How it is measured and improved
Improving master-data quality starts with defining what good looks like: validation rules per attribute and target thresholds per dimension. Profiling tools then scan existing records to surface gaps, duplicates and rule violations, producing metrics that can be tracked over time. Improvement combines one-time cleansing of the existing stock with preventive controls at the point of entry, so that new records meet the rules before they are saved. Stewardship roles own each domain and act on the metrics. Because new errors arise continually, measurement and correction are run as an ongoing cycle rather than a single clean-up.
- Defined validation rules and target thresholds
- Profiling to detect gaps and duplicates
- Cleansing of existing records
- Preventive checks at the point of entry
Relationship to MDM and governance
Master-data quality is the measurable property; master data management is the discipline that produces and protects it. MDM supplies the ownership, workflows and rules through which quality is achieved, while quality metrics reveal whether that management is effective. The two reinforce one another: clear governance keeps quality high, and quality measurement shows where governance needs to tighten. In a well-run landscape, quality KPIs are reported regularly and tied to the single source of truth that the organisation maintains for its core objects, giving management a concrete view of the state of its foundational data.
Related Topics
Frequently Asked Questions
How do we measure master-data quality?
Composite scores per category combining completeness percentage, validation-failure rate, duplicate count, age (timeliness). Tools like SAP Data Services Data Quality, Informatica Data Quality, IBM InfoSphere Information Analyzer automate measurement. Mid-market operations often build simpler measurement using SQL queries and structured reporting; the discipline matters more than the tool sophistication.

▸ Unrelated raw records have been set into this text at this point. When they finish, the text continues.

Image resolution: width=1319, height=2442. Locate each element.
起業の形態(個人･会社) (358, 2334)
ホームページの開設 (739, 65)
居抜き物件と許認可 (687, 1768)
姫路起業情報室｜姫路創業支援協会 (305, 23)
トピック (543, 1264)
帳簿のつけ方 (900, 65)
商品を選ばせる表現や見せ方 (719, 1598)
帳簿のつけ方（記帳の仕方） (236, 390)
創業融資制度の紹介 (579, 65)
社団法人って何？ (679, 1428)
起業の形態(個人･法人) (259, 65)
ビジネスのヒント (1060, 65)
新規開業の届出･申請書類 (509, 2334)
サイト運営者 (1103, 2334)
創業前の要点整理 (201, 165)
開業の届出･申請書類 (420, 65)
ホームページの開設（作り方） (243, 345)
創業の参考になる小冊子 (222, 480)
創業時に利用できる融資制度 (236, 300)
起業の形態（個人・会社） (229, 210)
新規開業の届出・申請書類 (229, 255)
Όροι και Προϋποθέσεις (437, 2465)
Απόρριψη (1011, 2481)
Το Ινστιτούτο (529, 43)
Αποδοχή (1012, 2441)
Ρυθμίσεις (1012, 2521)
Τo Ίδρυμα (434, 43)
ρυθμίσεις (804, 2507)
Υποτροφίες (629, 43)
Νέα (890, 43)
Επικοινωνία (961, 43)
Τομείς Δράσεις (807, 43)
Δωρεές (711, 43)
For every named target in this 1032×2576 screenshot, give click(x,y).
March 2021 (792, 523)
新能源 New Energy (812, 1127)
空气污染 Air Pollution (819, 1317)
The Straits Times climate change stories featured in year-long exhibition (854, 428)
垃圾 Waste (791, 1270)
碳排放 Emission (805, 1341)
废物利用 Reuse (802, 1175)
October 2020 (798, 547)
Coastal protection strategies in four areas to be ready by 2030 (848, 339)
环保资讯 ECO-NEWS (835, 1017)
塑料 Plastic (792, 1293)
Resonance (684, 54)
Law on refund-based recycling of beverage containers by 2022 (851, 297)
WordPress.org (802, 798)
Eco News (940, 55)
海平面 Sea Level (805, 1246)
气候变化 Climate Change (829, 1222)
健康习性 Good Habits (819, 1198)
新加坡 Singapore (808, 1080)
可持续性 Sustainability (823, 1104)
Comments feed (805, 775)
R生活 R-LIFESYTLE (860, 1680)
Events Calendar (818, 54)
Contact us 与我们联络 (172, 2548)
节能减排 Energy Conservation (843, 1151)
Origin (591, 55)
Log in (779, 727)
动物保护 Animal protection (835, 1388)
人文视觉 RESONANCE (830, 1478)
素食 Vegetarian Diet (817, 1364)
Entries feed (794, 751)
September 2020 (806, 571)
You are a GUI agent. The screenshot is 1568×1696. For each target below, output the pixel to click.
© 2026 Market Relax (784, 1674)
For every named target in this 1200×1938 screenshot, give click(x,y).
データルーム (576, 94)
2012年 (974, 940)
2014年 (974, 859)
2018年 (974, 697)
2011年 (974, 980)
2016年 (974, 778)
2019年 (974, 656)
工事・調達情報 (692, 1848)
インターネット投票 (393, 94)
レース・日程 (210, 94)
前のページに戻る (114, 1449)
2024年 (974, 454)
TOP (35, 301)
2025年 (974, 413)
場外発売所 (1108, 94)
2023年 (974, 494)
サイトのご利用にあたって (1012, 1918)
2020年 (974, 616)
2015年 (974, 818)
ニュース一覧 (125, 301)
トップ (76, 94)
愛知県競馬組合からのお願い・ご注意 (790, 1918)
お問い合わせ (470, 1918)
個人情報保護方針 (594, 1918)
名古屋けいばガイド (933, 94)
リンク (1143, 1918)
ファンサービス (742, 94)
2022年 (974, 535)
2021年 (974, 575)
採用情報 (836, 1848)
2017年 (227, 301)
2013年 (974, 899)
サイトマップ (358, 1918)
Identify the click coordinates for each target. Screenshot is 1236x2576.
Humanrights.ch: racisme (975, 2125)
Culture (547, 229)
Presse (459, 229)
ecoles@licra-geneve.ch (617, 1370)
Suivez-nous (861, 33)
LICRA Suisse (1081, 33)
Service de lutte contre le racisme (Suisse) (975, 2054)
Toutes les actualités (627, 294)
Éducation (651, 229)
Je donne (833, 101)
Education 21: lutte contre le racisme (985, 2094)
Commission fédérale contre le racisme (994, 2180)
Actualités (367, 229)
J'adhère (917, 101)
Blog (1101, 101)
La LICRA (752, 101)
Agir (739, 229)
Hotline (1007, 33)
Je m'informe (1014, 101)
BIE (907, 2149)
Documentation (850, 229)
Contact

What is acceptable master-data quality?
Industry-dependent. Pharmaceutical or medical-device operations need 99%+ accuracy for product master data; tolerance for error is very low. General commercial operations often operate at 90-95% with acceptable outcomes. Continuous improvement matters more than absolute scores; year-over-year improvement is the meaningful measure.
Does ERP migration improve master-data quality?
Only if the project explicitly invests in cleansing. The cleansing phase of an ERP migration is the largest single master-data-quality investment most organisations ever make. Companies that treat migration as pure technical transfer carry forward the data quality problems they had. Companies that invest in cleansing emerge with materially better quality.